#### What to do
Extract, in full, the lines below, beginning at the first and ending with the line that contains "appointment so you don't make". Pictures do not belong in the copy.

#### The input
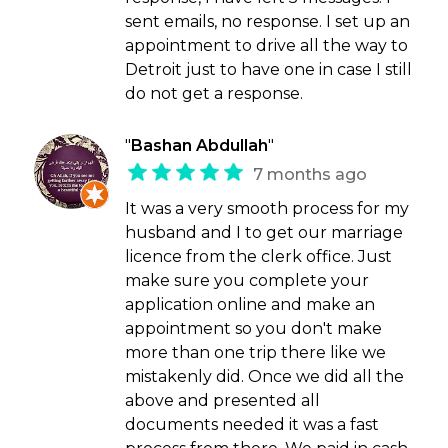
sent emails, no response. I set up an
appointment to drive all the way to
Detroit just to have one in case I still
do not get a response.
"
Bashan Abdullah
"
7 months ago
It was a very smooth process for my
husband and I to get our marriage
licence from the clerk office. Just
make sure you complete your
application online and make an
appointment so you don't make
more than one trip there like we
mistakenly did. Once we did all the
above and presented all
documents needed it was a fast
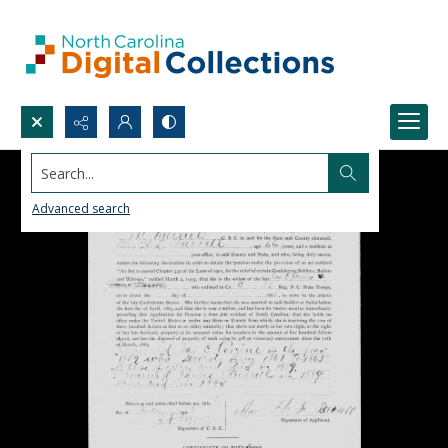
Search...
Advanced search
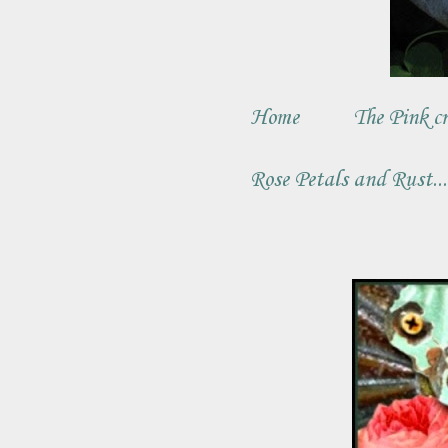
Home
The Pink cr
Rose Petals and Rust..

#### Reply to the exercise
sent emails, no response. I set up an
appointment to drive all the way to
Detroit just to have one in case I still
do not get a response.
"
Bashan Abdullah
"
7 months ago
It was a very smooth process for my
husband and I to get our marriage
licence from the clerk office. Just
make sure you complete your
application online and make an
appointment so you don't make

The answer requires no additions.